Question

If ideal diatomic gas follows the process, as shown in graph, where $T$ is temperature in kelvin $(K)$ and $V$ is volume $(m^3)$ , then molar heat capacity for this process will be [in terms of gas constant $R$ ]

A. $\dfrac{7R}{2}$
B. $5R\;$
C. $\dfrac{19R}{6}$
D. $\dfrac{11R}{2}$

Answer 1

To find the molar heat capacity, first we need to find the equation of the process from the graph. From the equation of the process we can find the polytropic index.
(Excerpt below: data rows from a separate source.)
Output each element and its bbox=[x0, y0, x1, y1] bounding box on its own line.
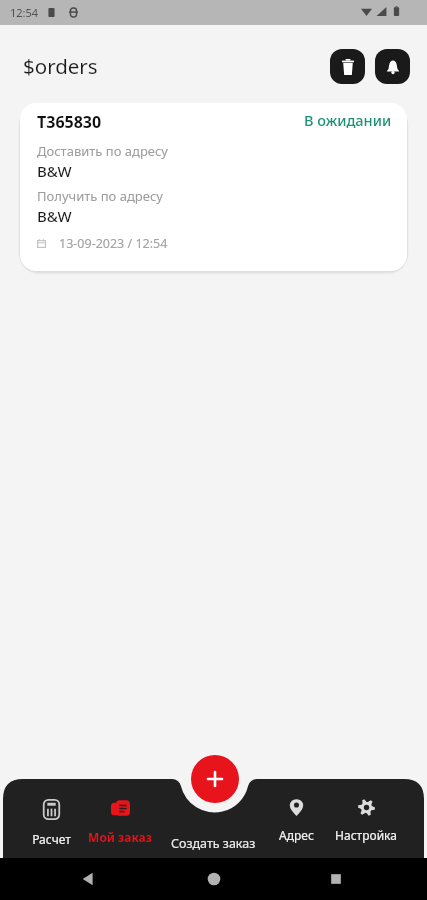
staticText: Мой заказ bbox=[88, 829, 152, 845]
staticText: Расчет bbox=[32, 831, 71, 847]
button[interactable]: Notifications bbox=[375, 49, 410, 84]
staticText: В ожидании bbox=[304, 110, 392, 130]
button[interactable]: T365830 bbox=[20, 103, 407, 271]
button[interactable]: Create order bbox=[191, 755, 239, 803]
button[interactable]: Delete bbox=[330, 49, 365, 84]
staticText: Создать заказ bbox=[171, 835, 256, 852]
staticText: Доставить по адресу bbox=[37, 142, 168, 160]
staticText: B&W bbox=[37, 206, 72, 226]
staticText: 12:54 bbox=[10, 5, 39, 20]
button[interactable]: Создать заказ bbox=[171, 835, 256, 852]
button[interactable]: Адрес bbox=[252, 779, 340, 843]
staticText: Адрес bbox=[279, 827, 314, 843]
staticText: B&W bbox=[37, 161, 72, 181]
button[interactable]: Мой заказ bbox=[76, 779, 164, 845]
button[interactable]: Расчет bbox=[7, 779, 95, 847]
staticText: Получить по адресу bbox=[37, 187, 163, 205]
button[interactable]: Настройка bbox=[322, 779, 410, 843]
staticText: Настройка bbox=[335, 827, 397, 843]
staticText: $orders bbox=[23, 52, 98, 80]
staticText: 13-09-2023 / 12:54 bbox=[59, 235, 168, 252]
staticText: T365830 bbox=[37, 111, 102, 133]
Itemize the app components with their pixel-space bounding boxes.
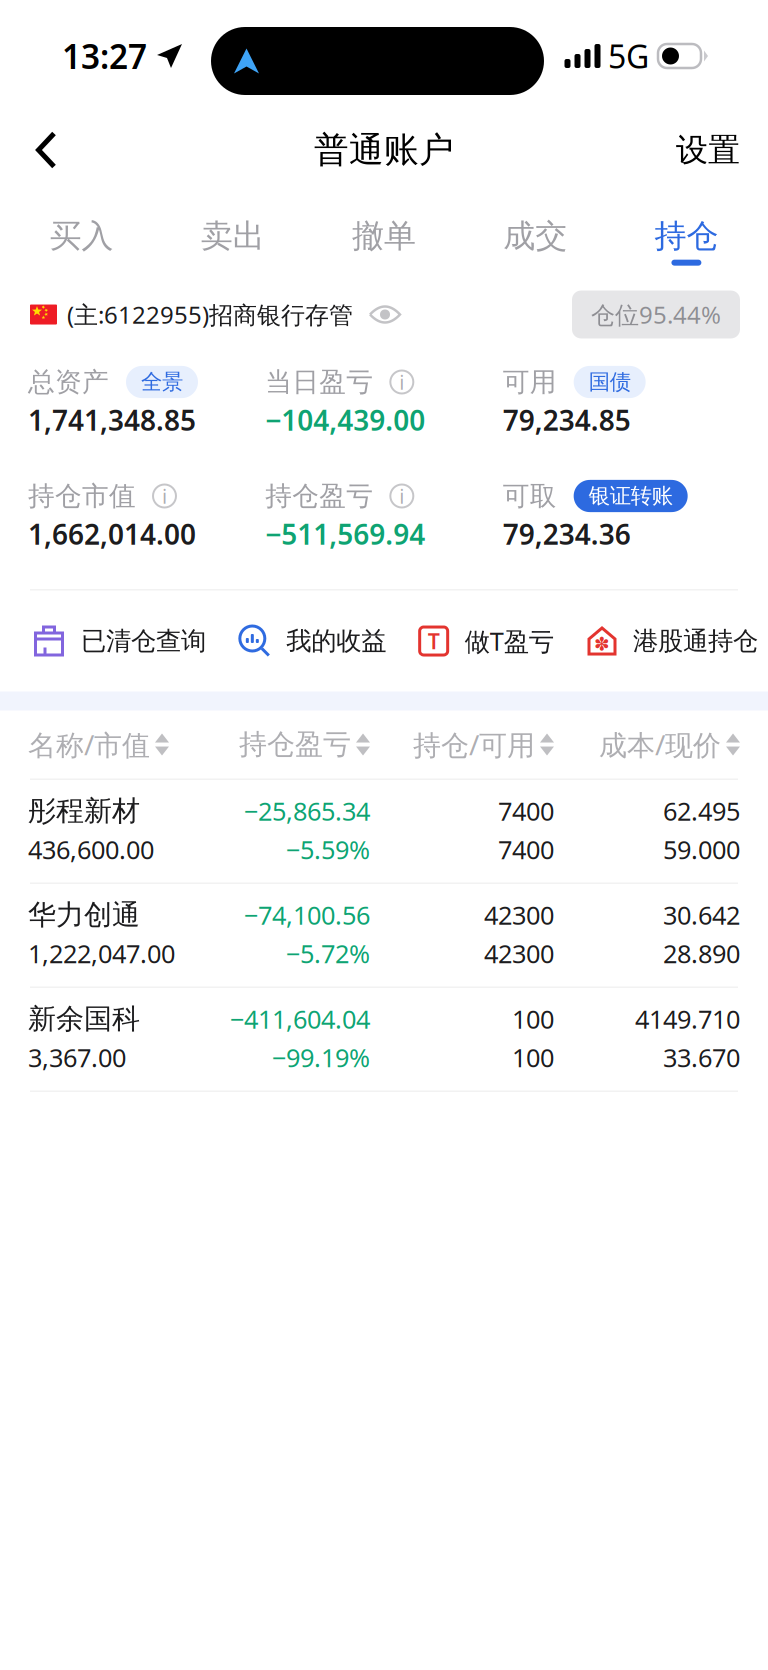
- button[interactable]: 仓位95.44%: [572, 291, 740, 338]
- staticText: 可取: [503, 480, 557, 512]
- staticText: i: [162, 483, 167, 509]
- button[interactable]: 华力创通: [0, 884, 768, 986]
- button[interactable]: 设置: [652, 116, 768, 196]
- staticText: 79,234.85: [503, 401, 631, 439]
- staticText: 买入: [50, 216, 114, 256]
- staticText: −411,604.04: [230, 1002, 370, 1036]
- staticText: 持仓市值: [28, 480, 136, 512]
- staticText: 33.670: [663, 1041, 740, 1074]
- button[interactable]: 撤单: [308, 208, 460, 279]
- staticText: 港股通持仓: [633, 625, 758, 656]
- button[interactable]: 彤程新材: [0, 780, 768, 882]
- staticText: 新余国科: [28, 1002, 140, 1036]
- button[interactable]: ✽: [587, 625, 758, 656]
- staticText: −25,865.34: [244, 794, 370, 828]
- staticText: 当日盈亏: [265, 366, 373, 398]
- button[interactable]: 返回: [0, 118, 80, 194]
- staticText: 持仓盈亏: [265, 480, 373, 512]
- staticText: i: [399, 483, 404, 509]
- staticText: 撤单: [352, 216, 416, 256]
- staticText: 仓位95.44%: [591, 299, 721, 330]
- button[interactable]: 新余国科: [0, 988, 768, 1090]
- staticText: 3,367.00: [28, 1041, 126, 1074]
- button[interactable]: 持仓/可用: [370, 710, 554, 778]
- staticText: 卖出: [201, 216, 265, 256]
- staticText: 彤程新材: [28, 794, 140, 828]
- staticText: 7400: [498, 833, 554, 866]
- button[interactable]: 我的收益: [239, 625, 386, 656]
- staticText: 我的收益: [286, 625, 386, 656]
- staticText: 已清仓查询: [81, 625, 206, 656]
- staticText: 普通账户: [314, 129, 454, 171]
- staticText: 30.642: [663, 898, 740, 932]
- staticText: 1,222,047.00: [28, 937, 175, 970]
- button[interactable]: 卖出: [157, 208, 308, 279]
- button[interactable]: 买入: [6, 208, 157, 279]
- staticText: 国债: [589, 369, 631, 395]
- staticText: −104,439.00: [265, 401, 425, 439]
- staticText: 42300: [484, 937, 554, 970]
- staticText: 5G: [608, 35, 649, 77]
- button[interactable]: 名称/市值: [28, 710, 203, 778]
- button[interactable]: 持仓: [611, 208, 762, 279]
- staticText: 银证转账: [589, 483, 673, 509]
- staticText: 42300: [484, 898, 554, 932]
- staticText: 436,600.00: [28, 833, 154, 866]
- staticText: T: [428, 627, 440, 655]
- staticText: 28.890: [663, 937, 740, 970]
- staticText: 持仓/可用: [413, 726, 535, 763]
- staticText: 全景: [141, 369, 183, 395]
- staticText: 4149.710: [635, 1002, 740, 1036]
- staticText: 13:27: [62, 34, 147, 78]
- staticText: 持仓: [654, 216, 718, 256]
- button[interactable]: 成交: [460, 208, 611, 279]
- staticText: 7400: [498, 794, 554, 828]
- button[interactable]: 显示/隐藏金额: [353, 298, 401, 332]
- staticText: 持仓盈亏: [239, 727, 351, 762]
- staticText: 华力创通: [28, 898, 140, 932]
- button[interactable]: 国债: [574, 366, 646, 398]
- staticText: −5.59%: [286, 833, 370, 866]
- staticText: 62.495: [663, 794, 740, 828]
- staticText: (主:6122955)招商银行存管: [67, 299, 353, 330]
- button[interactable]: 银证转账: [574, 480, 688, 512]
- button[interactable]: 成本/现价: [554, 710, 740, 778]
- staticText: 59.000: [663, 833, 740, 866]
- staticText: ✽: [594, 633, 610, 655]
- staticText: 100: [512, 1002, 554, 1036]
- button[interactable]: 已清仓查询: [34, 625, 206, 656]
- staticText: −99.19%: [272, 1041, 370, 1074]
- staticText: 100: [512, 1041, 554, 1074]
- staticText: 1,662,014.00: [28, 515, 196, 553]
- staticText: −511,569.94: [265, 515, 425, 553]
- staticText: 可用: [503, 366, 557, 398]
- staticText: 1,741,348.85: [28, 401, 196, 439]
- staticText: 79,234.36: [503, 515, 631, 553]
- button[interactable]: T: [420, 624, 554, 658]
- staticText: 成交: [503, 216, 567, 256]
- staticText: −5.72%: [286, 937, 370, 970]
- button[interactable]: 全景: [126, 366, 198, 398]
- staticText: 成本/现价: [599, 726, 721, 763]
- staticText: 名称/市值: [28, 726, 150, 763]
- staticText: −74,100.56: [244, 898, 370, 932]
- staticText: i: [399, 369, 404, 395]
- staticText: 总资产: [28, 366, 109, 398]
- button[interactable]: 持仓盈亏: [203, 710, 370, 778]
- staticText: 设置: [676, 130, 740, 170]
- staticText: 做T盈亏: [465, 624, 554, 658]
Based on the polytropic index, we can use the predefined equations to find the molar heat capacity using the specific heat at constant volume, specific heat at constant pressure and the universal gas constant.

Formula Used:
General equation of a process,
$P{{V}^{k}}=constant$
where, $P$ is the pressure, $V$ is the volume and $k$ is the polytropic index.
Molar heat Capacity at constant volume,
${{C}_{v}}=\dfrac{f}{2}R$
where, $C_v$ is the specific heat at constant volume, $f$ is the degree of freedom, $R$ is the Universal gas constant.
Molar heat capacity,
$C={{C}_{v}}+\dfrac{R}{1-k}$
where, $C_v$ is the specific heat at constant volume, $R$ is the universal gas constant, $k$ is the polytropic index.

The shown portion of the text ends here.